_Description of the task_: Check each line of the records below for the word "software" and copy those where it appears.

_Data for processing_:
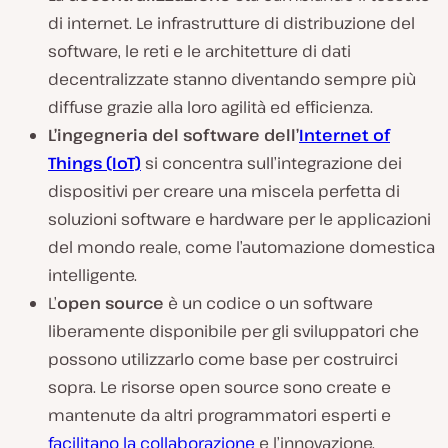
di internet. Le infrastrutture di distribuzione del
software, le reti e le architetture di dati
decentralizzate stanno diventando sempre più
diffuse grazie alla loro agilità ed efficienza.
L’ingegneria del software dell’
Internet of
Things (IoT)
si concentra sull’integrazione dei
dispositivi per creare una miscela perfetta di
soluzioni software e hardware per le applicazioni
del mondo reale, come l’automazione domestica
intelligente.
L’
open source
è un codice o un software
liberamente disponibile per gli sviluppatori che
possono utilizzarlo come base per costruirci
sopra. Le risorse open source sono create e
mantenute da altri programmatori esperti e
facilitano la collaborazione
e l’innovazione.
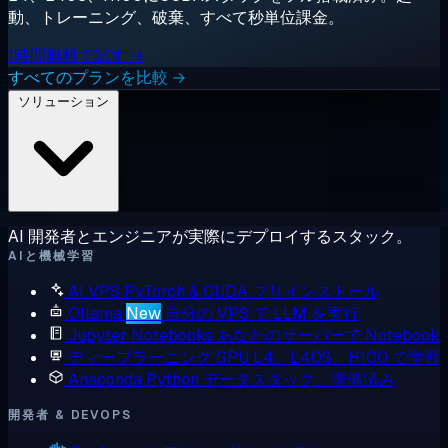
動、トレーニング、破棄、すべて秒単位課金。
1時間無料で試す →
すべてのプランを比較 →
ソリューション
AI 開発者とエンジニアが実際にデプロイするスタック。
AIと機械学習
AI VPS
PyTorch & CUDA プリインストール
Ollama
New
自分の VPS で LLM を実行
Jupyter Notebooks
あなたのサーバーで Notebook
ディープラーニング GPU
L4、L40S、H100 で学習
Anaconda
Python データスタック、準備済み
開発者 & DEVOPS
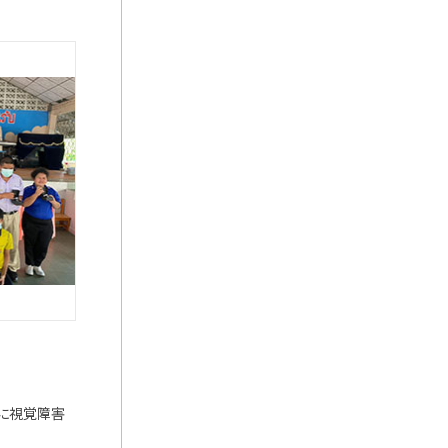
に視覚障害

* * *

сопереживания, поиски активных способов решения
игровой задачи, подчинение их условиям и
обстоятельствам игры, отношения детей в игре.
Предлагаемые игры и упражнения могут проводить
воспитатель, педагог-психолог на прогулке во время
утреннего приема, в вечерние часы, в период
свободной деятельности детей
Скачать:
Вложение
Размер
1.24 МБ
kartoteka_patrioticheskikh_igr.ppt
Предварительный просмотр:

_Result below_:
software, le reti e le architetture di dati
L’ingegneria del software dell’
soluzioni software e hardware per le applicazioni
è un codice o un software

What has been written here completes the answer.